L’origine du modèle
On retrouve aujourd’hui des malles hautes Louis Vuitton, recouverte de toile damier, rayée, vuittonite, monogramme, etc. Tous les revêtements extérieurs étaient disponibles pour ces modèles, dans la mesure où une adaptation pour ce grand volume était possible. Par exemple, les malles hautes ne pouvaient pas être entièrement recouvertes de cuir naturel, car une-t-elle fabrication nécessiterait des peaux beaucoup trop grandes.
Ces modèles étaient toujours équipés d’une courroie en cuir de protection, avec des poignées et une structure renfoncée. Des étiquettes de gare étaient souvent collées sur ces bagages, longtemps considérés davantage comme des malles de transport que des malles de luxe.
À partir des années 1910, les voyages commençaient à se populariser, avec des moyens de transport de moins un moins couteux.
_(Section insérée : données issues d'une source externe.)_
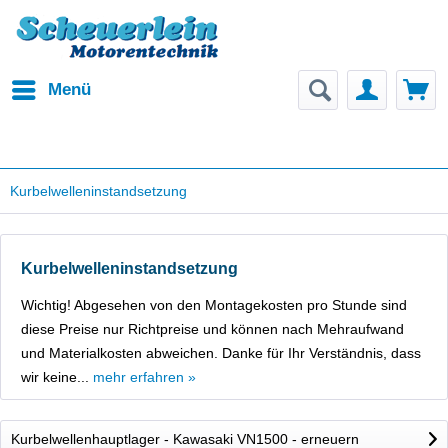
Menü
Kurbelwelleninstandsetzung
Kurbelwelleninstandsetzung
Wichtig! Abgesehen von den Montagekosten pro Stunde sind
diese Preise nur Richtpreise und können nach Mehraufwand
und Materialkosten abweichen. Danke für Ihr Verständnis, dass
wir keine...
mehr erfahren »
Kurbelwellenhauptlager - Kawasaki VN1500 - erneuern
Les bateaux et les trains devaient transporter plus de passager et plus de bagage, vers des destinations toujours plus lointaines. C’est pourquoi, les surcouts liés aux excédents de bagages sont rapidement arrivés et les malles hautes devenaient des équipements beaucoup trop volumineux.
Seuls les clients très fortunés pouvaient se permettre d’organiser un voyage avec ce type de malles, sans se soucier des complications ou des excédents.